Tariffs reshaped 2025 by adding uncertainty, not just cost. The biggest change was that where a stone was located started influencing how it traded, because cross-border buying came with more unknowns on timing and final cost once policy shifted. For US buyers, that meant sourcing from India suddenly became far less viable, which immediately reduced demand flowing to Indian suppliers and pushed more trading toward inventory already located in the United States.

Location became a stability signal

Stones located in the United States traded more steadily than stones outside the US. As tariff risk increased, inventory that was already stateside carried fewer surprises, so prices moved less. For buyers, this made location a practical filter, not just a logistics detail. For suppliers outside the US, it created a real disadvantage, because selling into the US became harder when buyers could no longer rely on predictable costs for goods coming from abroad. It also disrupted memo flows into the US, because tariffs had to be paid upfront, which made sending stones on memo far less viable.

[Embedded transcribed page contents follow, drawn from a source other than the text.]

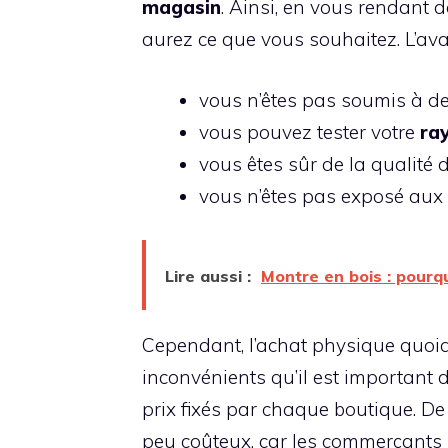
magasin
. Ainsi, en vous rendant 
aurez ce que vous souhaitez. L’avan
vous n’êtes pas soumis à des
vous pouvez tester votre
ra
vous êtes sûr de la qualité 
vous n’êtes pas exposé aux 
Lire aussi :
Montre en bois : pourqu
Cependant, l’achat physique quoiqu
inconvénients qu’il est important 
prix fixés par chaque boutique. De
peu coûteux, car les commerçants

Small rounds decreased harder than large rounds

Natural Rounds did not move the same way across sizes in 2025. The biggest price pressure stayed concentrated in smaller stones, with 0.30ct and 0.50ct stones showing the sharpest declines and remaining weak into year end, while 1ct also moved lower but in a steadier way. By contrast, 2ct and 3ct were far more stable, with much smaller price changes even when supply shifted, which made them lower-risk to hold for suppliers and more predictable to source for buyers compared to the sizes below 1ct.

Lab-Grown kept stepping down

Lab-Grown prices kept moving lower through 2025 because supply is effectively unlimited and availability stayed consistently high across sizes. For suppliers, this meant constant pricing pressure because there were always many comparable stones available in the market. For buyers, it meant flexibility: you could source when you needed without worrying about scarcity or not finding the stone, because there were plenty of options at any given time.

Conclusion

In 2025, tariff uncertainty did not just affect costs, it changed how the market traded. As tariffs became less predictable, location mattered more than ever before. Stones already located in the United States traded with more stability than goods outside the US, because buying across borders came with more unknowns on timing and additional cost. This also hit all the manufacturing centers, specifically Indian suppliers directly, as US buyers could not rely on predictable costs for stones coming from India, which reduced demand flowing to Indian goods.

Natural diamonds weakened, but it did not play out the same across every size and shape. The biggest pressure stayed in 0.30ct and 0.50ct rounds, where prices moved lower sharply and stayed weak into year end. Larger rounds were steadier, with 2ct and 3ct showing much smaller moves than the sizes below 1ct. Fancies added the clearest yearly insight through size thresholds. Pears were strongest at 1ct and above, while other shapes weakened most in the smaller sizes, including Ovals below 1ct and Emeralds below 2ct.

Lab-Grown followed a different pattern. Prices dropped sharply because supply is effectively unlimited and there were always many comparable stones available across sizes. For suppliers, that kept constant pricing pressure. For buyers, it created flexibility, because you could source when you needed without worrying about scarcity.